One Brady client initiates customer satisfaction calls at the time of delivery and then systematically follows up with calls throughout the first 3 years after purchase.  The goal is two-fold:  First, to identify, proactively, any issues the company (and distributor) can address to ensure a total and complete satisfactory experience.

Secondly, the company attempts to understand which issues most impacted the customers’ buying decision, if they’d be willing to purchase again, and which issues customers most want the company to address from a product or service standpoint.

Customer relationship marketing.  Knowing this much about your customers provides a perfect foundation for marketing programs designed to create customer actions and behaviors that lead to re-purchase and referral (word-of-mouth) promotion.
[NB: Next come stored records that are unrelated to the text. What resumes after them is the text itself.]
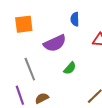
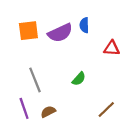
purple semicircle: (55, 43) -> (60, 33), moved

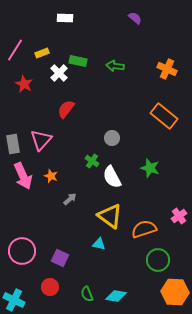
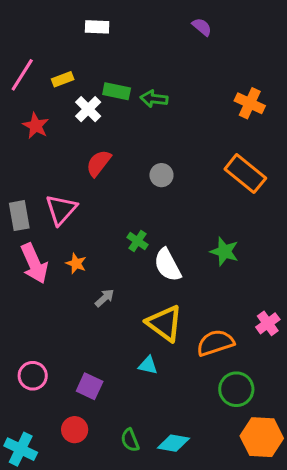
green arrow: (115, 66) -> (154, 99), moved
gray circle: (112, 138) -> (161, 175), moved
pink circle: (22, 251) -> (33, 376), size x0.7

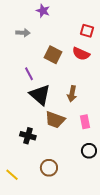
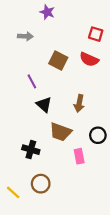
black triangle: (40, 95) -> (44, 104), size x0.7
pink rectangle: (85, 122) -> (79, 156), moved
black circle: (89, 151) -> (98, 135), moved
brown circle: (49, 168) -> (41, 184), moved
Actual experience with your company provides additional meaning to the customer, who then modifies behavior, which can be turned into deeply felt loyalties.  But, only if you purposefully reach out to customers with a communications program oriented toward improving their “brand experience.”

You can use a variety of tools to create an interactive relationship that bonds buyer and seller after the sale is made.  These can include frequency programs, such as the airlines, that provide special inducements for loyalty.  Affinity programs that link your company to broader customer needs and interests.  “Communities of practice” where customers share applications and experiences with each other to complement and supplement company-sponsored applications support. Along with many others.
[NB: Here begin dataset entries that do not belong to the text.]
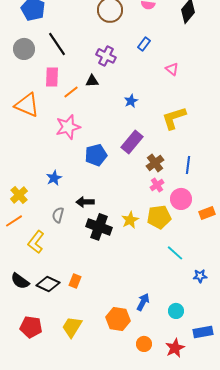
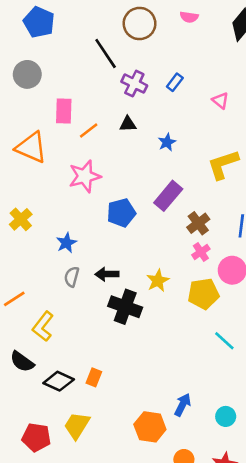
black line: (57, 44) -> (106, 54), moved
blue rectangle: (144, 44) -> (175, 82), moved
black triangle: (92, 81) -> (128, 124), moved
yellow cross: (19, 195) -> (21, 219), moved
gray semicircle: (58, 215) -> (72, 277), moved
yellow star: (130, 220) -> (158, 281), moved
black semicircle: (20, 281) -> (22, 362), moved
yellow trapezoid: (72, 327) -> (77, 426), moved

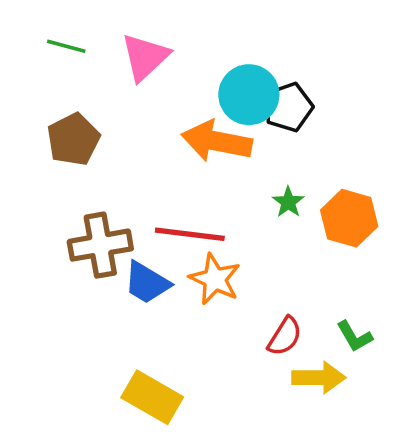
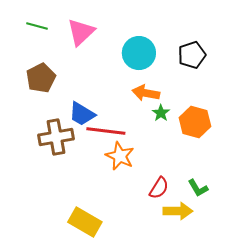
black pentagon: (288, 107) -> (192, 55), moved
orange arrow: (217, 141) -> (146, 93), moved, size x0.7
blue trapezoid: (147, 283) -> (82, 114), moved

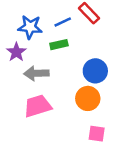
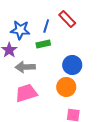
blue line: (63, 22) -> (46, 26), turned -48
BUDGETS: You don’t have to spend more to get more

These behavior-driven programs don’t have to be budget busters.  It’s more a change in mindset -- a refocusing of energies and moneys.

It seems that most companies who sell products or services to other businesses spend the majority of their marketing and communications budgets (90%+) on affecting market “attitudes” versus creating measurable behaviors related to the intent to purchase.

By changing your spending ratio, your company may be able to significantly increase the measurability of marketing communication’s impact on sales activity -- without spending a penny more than you do today.  A good place to start is by reallocating your communications budgets to campaigns geared toward creating measurable actions.

For example, consider redistributing your budget this way:
  • 50-60% for image, awareness, and lead generation activities

  • 20-25% for handling, qualifying and nurturing inquiries

  • 20-25% for keeping and growing existing customers
Also, within these broad strategic categories, you must review the tactical mix to insure there is a proper balance of communications tools with built-in response-driven features.  The goal is to create an interactive relationship that continues to push the customer toward the ultimate behavior measure -- the sales transaction.